I thought that Lebesgue's integration theory would have provided an answer, since Lebesgue integration doesn't involve a direction. You can't Lebesgue integrate a positive function backwards to get a negative result. When you use Riemann integration to compute a Lebesgue integral, you just make sure to move positively along the integration domain.
Therefore, I tried to make sense of a meaningful way to compute $\int_C \frac{d\omega}{w}$ using Lebesgue. After all, the curve could be measured as follows : for $X\in \mathcal{B}(\mathbb C)$ define $\lambda (C \cap X)=m(\phi^{-1}(X))$ where $m$ denotes the Lebesgue measure on $\mathbb{[0, 2\pi ]}$ and $\forall t\in [0, 2\pi ] \quad \phi(t)=e^{it}$. This seems reasonable since $ \mid \phi '(t) \mid = 1$.
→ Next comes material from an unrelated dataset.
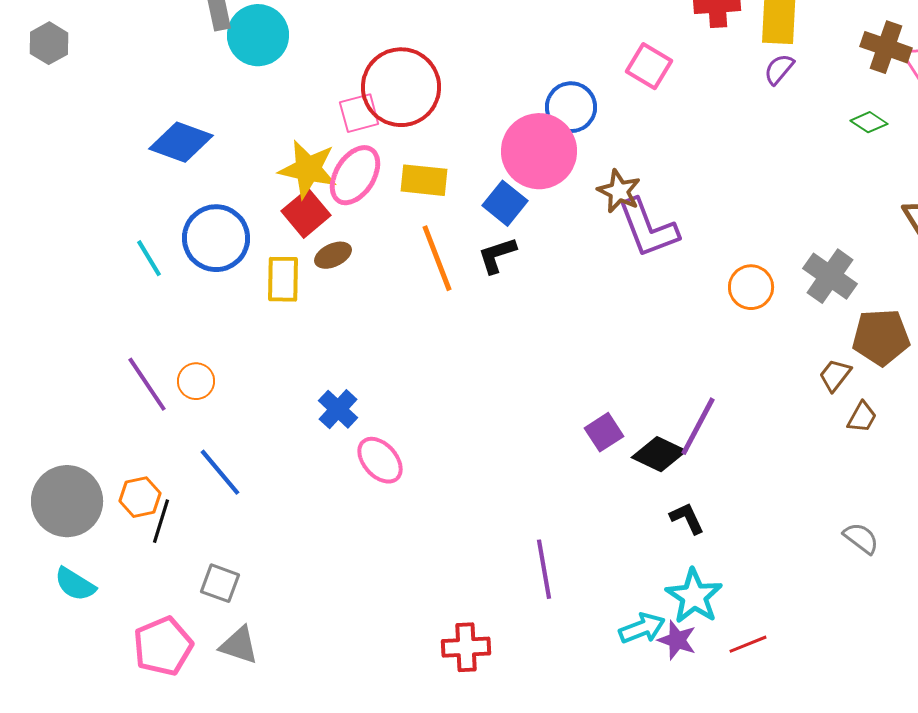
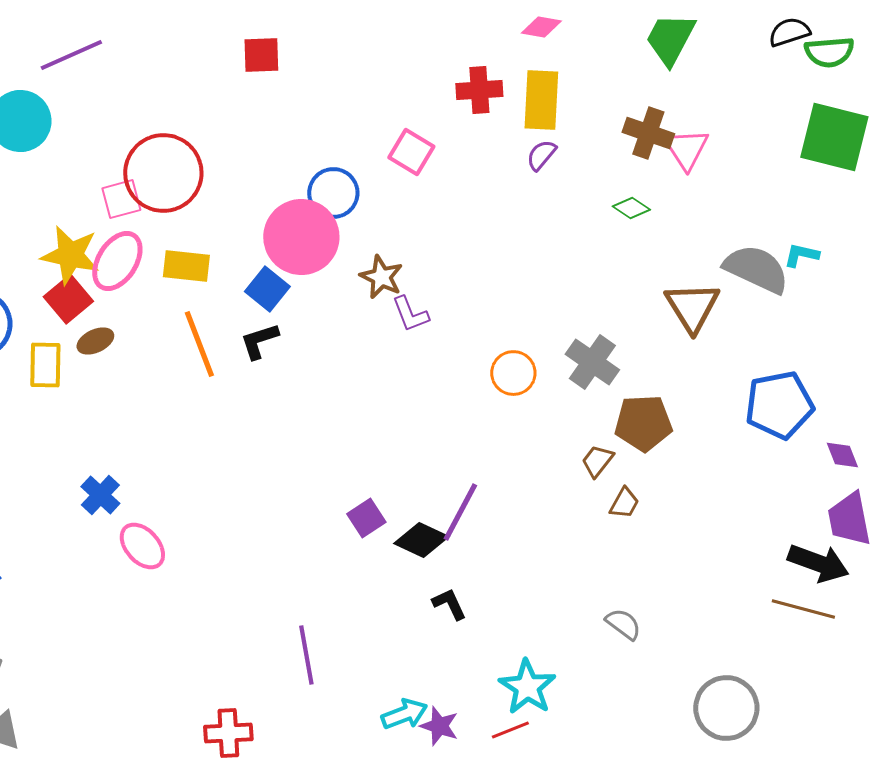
purple L-shape: (648, 228) -> (410, 314), size x0.6
cyan star: (694, 596) -> (527, 687), moved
But I have no idea how to compute the integral of $z \mapsto \frac{1}{z}$ on $C$ using this measure, independently of any such choice, since $C$ does not have a canonical positive orientation, only a conventional one, as far as I know. Using variable substitution to integrate $\frac{1}{\phi (t)}$ on $[0, 2\pi ]$ isn't a fair move, since the integral could change signs according to the choice of $\phi$.
So what's my problem ? Can I use Lebesgue integration in any way to prove that computing a Cauchy integral counterclockwise is the right way to do it ?
Best Answer
Given an analytic function $f:\>\Omega\to {\mathbb C}$ and a curve $$\gamma:\quad t\mapsto z(t)\in\Omega\qquad(a\leq t\leq b)\ ,$$ the line integral $\int_\gamma f(z)\>dz$ is an involved differential geometric construct. The resulting recipe boils down to $$\int_\gamma f(z)\>dz=\int_a^b\psi(t)\>dt\ ,\tag{1}$$ whereby the pullback $\psi$ is (in the simple case of a smooth $\gamma$) defined by $$\psi(t):=f\bigl(z(t)\bigr)\>z'(t)\qquad(a\leq t\leq b)\ .$$ If you have a machine that can do Lebesgue integrals then you can use it on the right hand side of $(1)$, but while at work this machine has no idea of the geometry that has led to $(1)$.
Now about "counterclockwise": Of course you are allowed to compute a line integral for a curve $\gamma$ that goes clockwise around $0$, and you will obtain a correct result, e.g. $\int_\gamma{1\over z}\>dz=-2\pi i$. That we regard "counterclockwise" as the positive sense of rotation has to do with the fact that we use to draw ${\bf e}_1$ to the right and ${\bf e}_2$ upwards. Rotating ${\bf e}_1$ by less than $\pi$ into ${\bf e}_2$ then is counterclockwise when viewed from above. The identification of ${\mathbb C}$ with ${\mathbb R}^2$ puts $i$ at ${\bf e}_2$, and this then leads to the standard formula for counterclockwise $\gamma$. The green men on Mars perhaps have other conventions. All this serves to show that some interesting geometry is at stake here, which Lebesgue integration does not care about.